During public consultations, the government was told the path over Westchester Mountain was higher, snowier, rainier, foggier and windier than what was then the existing Trans-Canada Highway through the Wentworth Valley – a highway that had seen more than 50 fatalities over a 10-year period.

Yet, the government went ahead with the project knowing twinning the highway through the valley was not an option and the so-called northern route, closer to Tatamagouche, would not have prevented vehicles from continuing to use the highway through Wentworth.

Since it first opened in 1997, the Cobequid Pass has been a safer highway with fewer fatalities simply because there is almost no risk of head-on collisions – something that was a frequent occurrence in the Wentworth Valley.

Saying that, the highway continues to be a source of frustration because of weather. Several times over the years since 1997 the highway has been closed and motorists stranded by bad weather.

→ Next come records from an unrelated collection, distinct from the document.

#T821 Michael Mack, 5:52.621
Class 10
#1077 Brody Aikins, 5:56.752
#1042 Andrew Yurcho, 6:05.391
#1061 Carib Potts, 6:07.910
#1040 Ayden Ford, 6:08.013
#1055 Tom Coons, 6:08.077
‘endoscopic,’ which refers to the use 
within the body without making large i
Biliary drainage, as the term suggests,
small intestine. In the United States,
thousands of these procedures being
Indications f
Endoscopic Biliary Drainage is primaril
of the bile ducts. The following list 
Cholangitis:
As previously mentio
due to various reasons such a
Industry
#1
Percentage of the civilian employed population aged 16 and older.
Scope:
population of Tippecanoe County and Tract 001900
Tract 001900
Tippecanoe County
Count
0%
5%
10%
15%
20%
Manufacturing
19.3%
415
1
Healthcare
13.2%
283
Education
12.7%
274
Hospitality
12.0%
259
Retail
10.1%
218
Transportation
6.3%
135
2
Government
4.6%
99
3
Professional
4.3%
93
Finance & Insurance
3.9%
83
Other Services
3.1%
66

What’s interesting is that most of these sudden closures and strandings have occurred in November when the traveling public has yet to become acclimatized to winter weather and Transportation and Infrastructure Renewal’s winter crews have not been fully mobilized.

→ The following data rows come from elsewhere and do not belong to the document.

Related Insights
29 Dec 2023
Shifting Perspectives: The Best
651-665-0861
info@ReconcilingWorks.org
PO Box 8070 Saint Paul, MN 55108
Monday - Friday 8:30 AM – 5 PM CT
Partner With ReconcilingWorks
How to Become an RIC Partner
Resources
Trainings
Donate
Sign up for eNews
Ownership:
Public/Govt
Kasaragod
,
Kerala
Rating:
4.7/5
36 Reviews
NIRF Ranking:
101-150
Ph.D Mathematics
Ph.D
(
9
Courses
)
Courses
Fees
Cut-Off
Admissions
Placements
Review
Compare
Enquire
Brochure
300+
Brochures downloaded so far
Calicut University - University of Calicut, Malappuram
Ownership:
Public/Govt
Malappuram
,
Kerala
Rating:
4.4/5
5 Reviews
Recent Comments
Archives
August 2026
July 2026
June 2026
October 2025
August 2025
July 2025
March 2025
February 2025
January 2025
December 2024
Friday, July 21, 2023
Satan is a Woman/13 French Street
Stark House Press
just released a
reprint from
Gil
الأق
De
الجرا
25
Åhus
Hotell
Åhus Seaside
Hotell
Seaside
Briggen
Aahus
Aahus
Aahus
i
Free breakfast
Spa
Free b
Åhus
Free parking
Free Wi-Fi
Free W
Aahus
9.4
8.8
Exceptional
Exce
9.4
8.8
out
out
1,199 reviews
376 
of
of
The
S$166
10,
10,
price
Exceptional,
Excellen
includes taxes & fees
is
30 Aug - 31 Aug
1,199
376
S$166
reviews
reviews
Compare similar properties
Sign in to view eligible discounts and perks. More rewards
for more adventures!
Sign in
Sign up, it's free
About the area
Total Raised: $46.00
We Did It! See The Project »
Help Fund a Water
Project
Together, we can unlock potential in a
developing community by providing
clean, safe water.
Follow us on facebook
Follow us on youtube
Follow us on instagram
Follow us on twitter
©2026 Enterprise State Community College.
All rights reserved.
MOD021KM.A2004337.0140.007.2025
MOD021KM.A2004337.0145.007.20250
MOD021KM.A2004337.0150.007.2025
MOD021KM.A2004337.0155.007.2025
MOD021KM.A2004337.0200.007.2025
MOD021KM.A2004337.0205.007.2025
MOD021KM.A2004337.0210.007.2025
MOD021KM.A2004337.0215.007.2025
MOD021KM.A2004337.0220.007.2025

The biggest of these was in 2008 when a sudden storm caused transport trucks to block the westbound lane of the highway and left motorists stranded on the highway – some for 12 to 14 hours.

At the time, the PC government of Rodney MacDonald and then transportation minister Murray Scott implemented a number of recommendations that were intended to ensure traffic would given lots of notice of hazards ahead and a plan was supposed to have been put in place to get motorists off the highway in a timely fashion.

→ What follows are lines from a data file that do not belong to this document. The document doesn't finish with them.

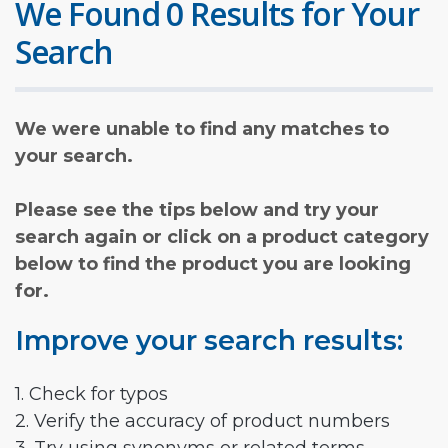
We Found 0 Results for Your
Search
We were unable to find any matches to
your search.
Please see the tips below and try your
search again or click on a product category
below to find the product you are looking
for.
Improve your search results:
1. Check for typos
2. Verify the accuracy of product numbers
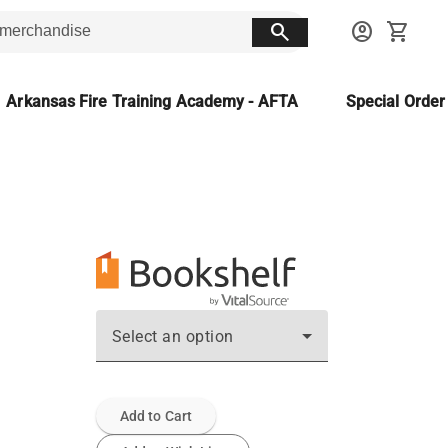
search
account_circle
shopping_cart
Arkansas Fire Training Academy - AFTA
Special Orde
Select an option
Add to Cart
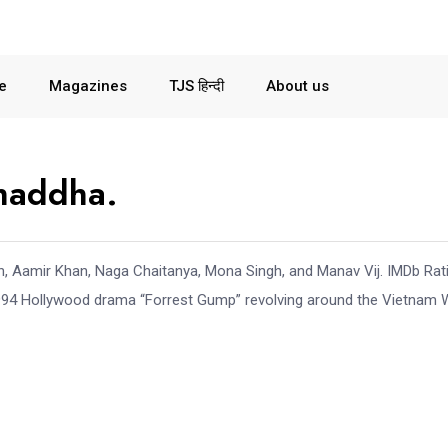
le
Magazines
TJS हिन्दी
About us
Chaddha.
, Aamir Khan, Naga Chaitanya, Mona Singh, and Manav Vij. IMDb Rat
1994 Hollywood drama “Forrest Gump” revolving around the Vietnam 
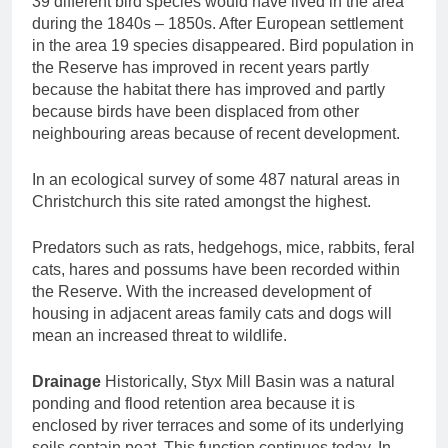
39 different bird species would have lived in the area
during the 1840s – 1850s. After European settlement
in the area 19 species disappeared. Bird population in
the Reserve has improved in recent years partly
because the habitat there has improved and partly
because birds have been displaced from other
neighbouring areas because of recent development.
In an ecological survey of some 487 natural areas in
Christchurch this site rated amongst the highest.
Predators such as rats, hedgehogs, mice, rabbits, feral
cats, hares and possums have been recorded within
the Reserve. With the increased development of
housing in adjacent areas family cats and dogs will
mean an increased threat to wildlife.
Drainage
Historically, Styx Mill Basin was a natural
ponding and flood retention area because it is
enclosed by river terraces and some of its underlying
soils contain peat. This function continues today. In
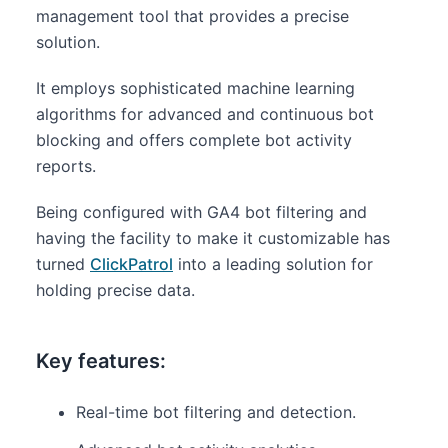
management tool that provides a precise
solution.
It employs sophisticated machine learning
algorithms for advanced and continuous bot
blocking and offers complete bot activity
reports.
Being configured with GA4 bot filtering and
having the facility to make it customizable has
turned
ClickPatrol
into a leading solution for
holding precise data.
Key features:
Real-time bot filtering and detection.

Eleven years later and we are continuing to have problems on the highway. Last year, in 2018, a November storm left motorists stuck on the highway for a couple of hours. The same thing happened two years ago and yet again, on Nov. 8 motorists were stuck on the Cobequid Pass for several hours because of poor road conditions.

Transportation and Infrastructure Renewal says it has made changes to quickly get traffic off the highway when crashes or road conditions block vehicles. It says warning signs at boths ends of the highway have been repaired so motorists should get plenty of notice before entering the tolled section of the highway. But, yet, we still have these issues early November.

Fortunately, these incidents have not led to tragedy and the only thing that has been frayed during these conditions has been nerves. However, as one motorist pointed out, government cannot continue kicking the can down the road and must make changes so there is effective communication between TIR, the highway corporation, RCMP and EMO to close the highway in a more timely fashion to prevent any bottlenecks from developing and to get motorists off the highway as soon as possible.

Government says it is reviewing what took place on the Cobequid Pass during the most recent incident, and even though things may have improved greatly since 2008, it can’t hurt to make alterations and improvements before one of these November storms and closures causes a fatality. It’s better to ask questions before than to ask what happened after.